How do forensic scientists determine who’s blood has been left at a crime scene? • How are paternity tests conducted? • ANSWER: Using restriction enzymes, a technique called Gel Electrophoresis, and a concept called RFLP (restriction fragment length polymorphism)
Individuals have differences in their DNA sequences. • Differences in coding regions (exons) may result in a mutation (ie. Sickle cell anemia) • Differences in noncoding regions (introns) may exist in the form of variations in the number of repeating units
RFLP analysis • If a sample of DNA is digested by a restriction enzyme, the result would be the formation of a number of DNA fragments of various lengths. • Since we all have different DNA (because we all have different numbers of VNTR) exposure to the same restriction enzyme would produce different numbers and lengths of fragments. • This is known as RESTRICTION FRAGMENTS LENGTH POLYMORPHISM
RFLP can be used to identify individuals. • Scenario: A crime is committed and there are 3 suspects. • If the criminal left a sample of blood at the crime scene, RFLPs from this sample can be compared to RFLPs from blood of all suspects to determine who the criminal is.
Gel Electrophoresis • The DNA fragments must be separated and purified from each other for analysis using a process called gel electrophoresis • In this process, the DNA fragments are placed in wells on a “jello-like gel- called agarose (or agar) • The agarose is fibrous and acts like a net • An electrical current is passed through the gel • Since DNA is negatively charged, the fragments of DNA are attracted to the positive end.
As the DNA fragments move through the agar, the small fragments move quickly, but larger fragments move slowly because they get caught up in the fibres of the gel. • A blue dye is added initially to the DNA fragments. When the dye reaches the positive end, the power is turned off.
A fluorescent dye is then used to stain the DNA fragments. • Ideally this creates a band pattern that is unique to each individual.

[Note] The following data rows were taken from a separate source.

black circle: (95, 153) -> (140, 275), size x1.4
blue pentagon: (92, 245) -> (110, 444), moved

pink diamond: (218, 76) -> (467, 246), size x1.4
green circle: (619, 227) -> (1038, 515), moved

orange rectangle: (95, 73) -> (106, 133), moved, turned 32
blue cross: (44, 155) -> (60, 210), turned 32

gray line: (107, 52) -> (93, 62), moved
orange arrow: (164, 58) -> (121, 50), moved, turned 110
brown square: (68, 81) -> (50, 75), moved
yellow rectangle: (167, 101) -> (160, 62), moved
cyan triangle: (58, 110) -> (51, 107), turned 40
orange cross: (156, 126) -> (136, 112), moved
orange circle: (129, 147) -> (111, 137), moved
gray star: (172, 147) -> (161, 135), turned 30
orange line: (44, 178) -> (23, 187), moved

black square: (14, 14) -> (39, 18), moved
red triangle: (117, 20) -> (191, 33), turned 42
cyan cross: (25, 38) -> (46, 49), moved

Molecular Markers are DNA fragments of known lengths. They may be run during a gel electrophoresis so that the fragments of the sample DNA can be compared to the markers to determine approximate length.
In reality, the amount of DNA is usually so large and the bands too numerous that instead of seeing individual bands, a large smear is seen on the gel. • In a process called SOUTHERN BLOTTING, the DNA from the gel can be transferred to a nylon membrane. • The nylon membrane is placed against an X-ray film to read an autoradiogram which will show the band pattern
Match the Suspect • The band pattern of suspect 1 matches the specimen. Thus, suspect 1 is probably our criminal • The specimen must also be compared to the victim because the victim’s blood may be mixed up in the specimen or it could just be the victim’s blood.

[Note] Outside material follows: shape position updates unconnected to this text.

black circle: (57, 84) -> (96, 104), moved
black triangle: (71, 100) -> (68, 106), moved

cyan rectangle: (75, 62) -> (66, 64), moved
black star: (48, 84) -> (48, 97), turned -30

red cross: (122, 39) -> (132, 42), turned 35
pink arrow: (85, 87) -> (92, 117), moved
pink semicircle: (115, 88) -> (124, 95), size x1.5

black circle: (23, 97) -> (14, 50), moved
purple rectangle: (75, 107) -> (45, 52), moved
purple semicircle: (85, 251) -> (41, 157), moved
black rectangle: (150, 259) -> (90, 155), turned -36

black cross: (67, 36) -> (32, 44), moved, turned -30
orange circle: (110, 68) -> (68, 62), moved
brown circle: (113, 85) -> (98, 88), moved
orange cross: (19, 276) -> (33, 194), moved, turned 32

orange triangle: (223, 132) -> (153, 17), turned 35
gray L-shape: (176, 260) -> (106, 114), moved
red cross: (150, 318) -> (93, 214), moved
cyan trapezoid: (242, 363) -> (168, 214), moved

Who’s your Daddy??? • IN paternity test, the child’s DNA is compared to its mother’s and the possible fathers. Since the child has DNA from both its mom and dad, the bands that match its mother can be ignored. • Look at the bands that do not match the mother’s • Who does it match? • The reason the child doesn’t have the exact same DNA of its parents is because it only receives half of each parent’s chromosomes/DNA
PCR: Polymerase Chain Reaction • PCR is a technique used to clone (amplify) DNA • Before the technique was developed, if scientists wanted to make multiple copies of a gene fragment, the gene would have to be inserted into a plasmid and the bacterial cell would make more copies when it replicates its plasmids. Then scientists would have to remove the plasmids and cut out the bacterial genes.
With PCR, many copies of DNA can be made quickly. • This is particularly useful when only a small sample of original DNA is available. • (Ex: If only a small sample of DNA is obtained from a crime scene, PCR may be used to allow for multiple forensic tests.)

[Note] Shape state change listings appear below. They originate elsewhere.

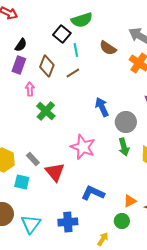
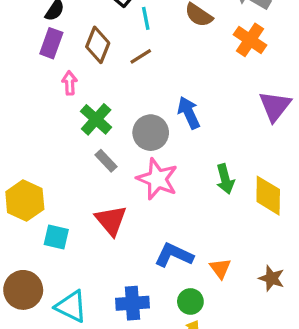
gray circle: (126, 122) -> (151, 133), moved
gray rectangle: (33, 159) -> (106, 161), moved
orange triangle: (130, 201) -> (220, 268), moved, turned -40
green circle: (122, 221) -> (190, 301), moved
cyan triangle: (31, 224) -> (71, 306), turned -40

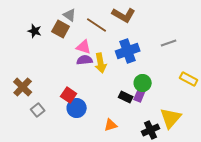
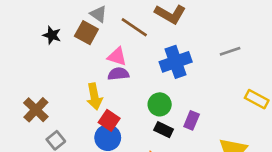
yellow arrow: (101, 63) -> (94, 96), moved
green circle: (143, 83) -> (160, 104), moved
red square: (69, 95) -> (109, 120), moved
black rectangle: (126, 97) -> (164, 130), moved

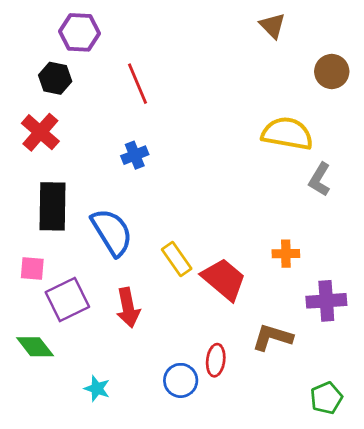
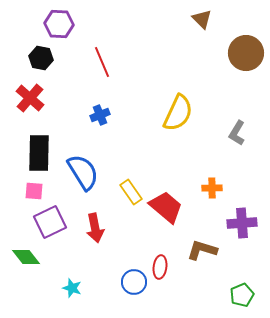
brown circle: (332, 71) -> (246, 53), size x1.4
yellow semicircle: (287, 134) -> (178, 113), moved, turned 105
pink square: (32, 268) -> (34, 191), moved

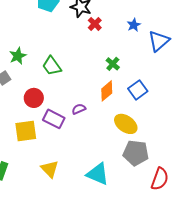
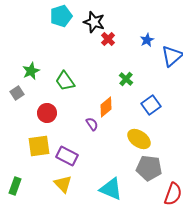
orange diamond: (107, 91) -> (106, 107), moved
purple semicircle: (79, 109) -> (92, 124), turned 80
purple rectangle: (54, 119) -> (67, 156), moved

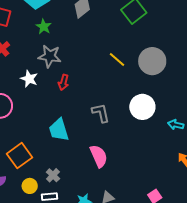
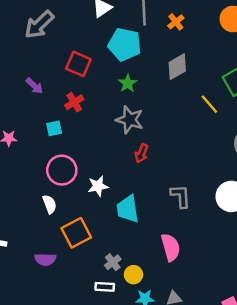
yellow line: (117, 60) -> (209, 104), moved
white star: (29, 79) -> (98, 186), moved, turned 30
yellow circle: (30, 186) -> (133, 275), moved

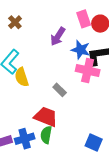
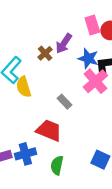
brown cross: (15, 22) -> (45, 53), moved
pink cross: (88, 71) -> (95, 81), turned 35
green semicircle: (46, 135) -> (57, 165), moved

Before running a DNA through the Gel Electrophoresis for analysis, the sample will undergo PCR to make sure there is enough DNA for adequate testing. • The process of PCR is closely related to DNA replication that occurs within the nucleus of a cell.
DNA REPLICATION The 2 DNA strands are separated using enzymes helicase and gyrase PCR The 2 strands of DNA are separated using heat At temps of 94°C – 96 °C, the hydrogen bonds between the complimentary strand will break, separating the strands
DNA REPLICATION An RNA primer must be added first before DNA nucleotides are added to build a complementary strand to the template strand PCR A DNA primer is used instead because they are easy to produce in labs. (The temp is lowered to 5O°C - 65 °C to allow for the DNA primers to attach) One of the primers is known as a forward primer and the other is a reverse primer cause they start synthesis of DNA in opposite directions
DNA REPLICATION Once the RNA primers have been laid down, DNA polymerase III will build a complementary strand by adding DNA nucleotides PCR Temp raised to 76°C Taq polymerase – a type of DNA polymerase – builds complementary strands using DNA nucleotides that have been added to the solution @ 76°C – the Taq polymerase does not denature because it is extracted from a bacteria that lives in hot springs (Used to hot temps!)
When the complementary strands have been build, the cycle can repeat itself over and over again, doubling the number of copies each time.